DETROIT - It was their dream home, a two-story, four-bedroom colonial in one of Detroit's nicest and most stable neighborhoods.
But then, one day in December, City Councilman Kwame Kenyatta and his wife packed up their belongings, locked the doors, mailed in the keys and walked away — adding another vacant house to the thousands in a city hard hit by the nation's mortgage crisis.
"We're already underwater when it comes to what we're paying on the house versus what the house is worth," Kenyatta said.
Around the country, the practice, sometimes referred to as "mortgage walking" or "jingle mail," appears to be growing. But for Kenyatta, the decision could do more than hurt his credit rating.
It could damage his bid for mayor of Detroit this summer, particularly since he has been one of the city's most vocal supporters of measures to improve neighborhoods and clean up blight.

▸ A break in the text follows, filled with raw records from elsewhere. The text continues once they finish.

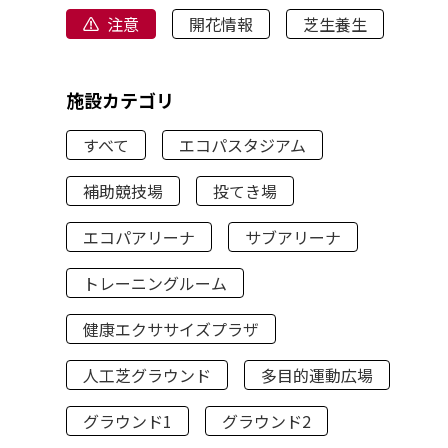
注意
開花情報
芝生養生
施設カテゴリ
すべて
エコパスタジアム
補助競技場
投てき場
エコパアリーナ
サブアリーナ
トレーニングルーム
健康エクササイズプラザ
人工芝グラウンド
多目的運動広場
グラウンド1
グラウンド2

"If I'm going to follow you, you need to be a leader," said Patricia Dixon, a former neighbor of Kenyatta's. "You don't show leadership by walking away from your home in the city of Detroit. You have vandalism where they find out the houses are vacant. You have people stealing fireplaces."
Kenyatta, a Democrat, is not the only elected official facing mortgage trouble. The Wayne County prosecutor's Detroit home has gone into foreclosure. And California Rep. Laura Richardson nearly lost her home before she paid up delinquent home loans.
Walking away from a mortgage isn't illegal; the bank takes possession and tries to sell the house. But "it just puts more properties in foreclosures, and that's the last thing we need right now. That's just pulling the median sales price down," said Karen Kage, who runs a real estate listing service in suburban Detroit.
In Detroit, the median sales price for a home is now a pathetic $5,800, down more than $66,000 from seven years ago. An estimated 16,000 foreclosed homes are on the market in the city of about 920,000 residents. Detroit also has one of the highest unemployment rates in the nation, at around 20 percent.
Kenyatta's former neighborhood, North Rosedale Park, is unlike most of the rest of Detroit. Stately, well-kept brick homes line quiet, winding streets. It fights to hold off blight from surrounding northwest side neighborhoods.
Kenyatta's former home is the ugly duckling on its block. Dead grass spreads gray across the lawn. Withered advertising circulars are strewn about the porch and the hedges.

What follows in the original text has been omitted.